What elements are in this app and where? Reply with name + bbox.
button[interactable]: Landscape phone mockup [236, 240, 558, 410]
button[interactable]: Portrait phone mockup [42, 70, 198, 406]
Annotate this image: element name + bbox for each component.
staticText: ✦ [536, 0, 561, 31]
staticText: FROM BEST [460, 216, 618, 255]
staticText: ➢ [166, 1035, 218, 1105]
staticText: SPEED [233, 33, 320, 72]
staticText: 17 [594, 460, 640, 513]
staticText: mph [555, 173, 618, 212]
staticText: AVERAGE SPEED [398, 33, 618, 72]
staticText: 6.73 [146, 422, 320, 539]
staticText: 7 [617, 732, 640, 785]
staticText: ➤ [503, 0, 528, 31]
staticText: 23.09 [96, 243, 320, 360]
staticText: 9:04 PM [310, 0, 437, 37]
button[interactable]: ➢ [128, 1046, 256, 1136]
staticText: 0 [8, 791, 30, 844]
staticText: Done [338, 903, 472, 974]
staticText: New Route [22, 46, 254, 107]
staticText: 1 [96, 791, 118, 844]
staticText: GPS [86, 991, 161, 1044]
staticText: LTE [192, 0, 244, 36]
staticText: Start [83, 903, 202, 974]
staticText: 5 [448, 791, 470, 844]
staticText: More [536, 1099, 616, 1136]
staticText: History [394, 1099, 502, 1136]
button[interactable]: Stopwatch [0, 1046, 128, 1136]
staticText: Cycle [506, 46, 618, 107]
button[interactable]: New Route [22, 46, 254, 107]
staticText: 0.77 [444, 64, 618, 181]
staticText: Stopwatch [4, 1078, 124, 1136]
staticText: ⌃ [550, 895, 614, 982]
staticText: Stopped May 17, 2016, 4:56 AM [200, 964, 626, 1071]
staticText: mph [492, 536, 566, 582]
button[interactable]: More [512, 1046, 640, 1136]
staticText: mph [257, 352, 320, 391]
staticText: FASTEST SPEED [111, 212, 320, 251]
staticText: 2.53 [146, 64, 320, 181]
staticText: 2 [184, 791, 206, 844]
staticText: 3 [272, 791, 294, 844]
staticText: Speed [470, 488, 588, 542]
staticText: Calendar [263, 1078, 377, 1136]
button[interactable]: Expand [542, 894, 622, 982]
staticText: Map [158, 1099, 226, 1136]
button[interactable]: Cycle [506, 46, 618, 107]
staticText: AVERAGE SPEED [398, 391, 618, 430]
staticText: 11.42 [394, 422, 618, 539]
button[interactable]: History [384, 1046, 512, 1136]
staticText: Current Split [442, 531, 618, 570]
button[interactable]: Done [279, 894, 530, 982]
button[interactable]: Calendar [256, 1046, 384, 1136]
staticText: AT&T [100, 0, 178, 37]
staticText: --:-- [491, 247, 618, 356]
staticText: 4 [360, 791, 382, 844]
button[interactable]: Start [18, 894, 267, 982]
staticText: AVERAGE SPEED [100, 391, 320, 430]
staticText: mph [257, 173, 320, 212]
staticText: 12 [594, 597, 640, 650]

+ + + + +

### WHAT TO DO:
Among the records above, find the lines that contain "bbox" and copy every one.

### WRITTEN RESPONSE:
What elements are in this app and where? Reply with name + bbox.
Annotate this image: element name + bbox for each component.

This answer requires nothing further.